Angola rejected a new output quota handed to it by OPEC and said it planned to breach it, a rare challenge to the cartel that heralds more infighting ahead.
“We will produce above the quota determined by OPEC,” Angola’s OPEC governor Estevao Pedro said in an interview on Thursday. “It is not a matter of disobeying OPEC; we presented our position, and OPEC should take it into consideration.”
A spat over African members’ quotas delayed the latest OPEC meeting by four days, and a decision was finally reached on Thursday. But after a review — pledged back in June after another fraught meeting in which the Africans lost out to other members — Angola has been handed a quota it doesn’t think is fair.
Angola, Africa’s second-largest crude producer, will pump 1.18 million barrels a day from January, Pedro said, above the 1.11 million quota set out in the OPEC agreement on Thursday.
In June, Angola, Congo and Nigeria were pushed by Saudi Energy Minister Prince Abdulaziz bin Salman to accept reduced output targets for 2024 that reflected their diminished production capabilities. The deal in June was only reached after the countries were promised an audit. But the review reflected lower capacity — and as a result a lower quota.

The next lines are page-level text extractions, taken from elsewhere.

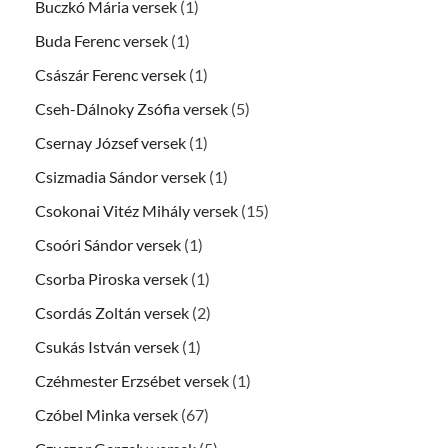
Buczkó Mária versek
(1)
Buda Ferenc versek
(1)
Császár Ferenc versek
(1)
Cseh-Dálnoky Zsófia versek
(5)
Csernay József versek
(1)
Csizmadia Sándor versek
(1)
Csokonai Vitéz Mihály versek
(15)
Csoóri Sándor versek
(1)
Csorba Piroska versek
(1)
Csordás Zoltán versek
(2)
Csukás István versek
(1)
Czéhmester Erzsébet versek
(1)
Czóbel Minka versek
(67)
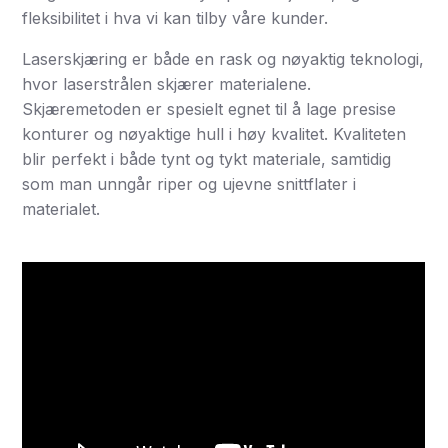
fleksibilitet i hva vi kan tilby våre kunder.
Laserskjæring er både en rask og nøyaktig teknologi,
hvor laserstrålen skjærer materialene.
Skjæremetoden er spesielt egnet til å lage presise
konturer og nøyaktige hull i høy kvalitet. Kvaliteten
blir perfekt i både tynt og tykt materiale, samtidig
som man unngår riper og ujevne snittflater i
materialet.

Pedro said last week that the country would remain an OPEC member despite the dispute. On Thursday, he sounded less sure.
“The question of whether Angola remains in the OPEC is a decision at the highest level of authority,” he said.
The defiance will bring back troubling memories of Ecuador’s exit from the group. The South American producer said it would breach its quota in 2017, and eventually ended up leaving.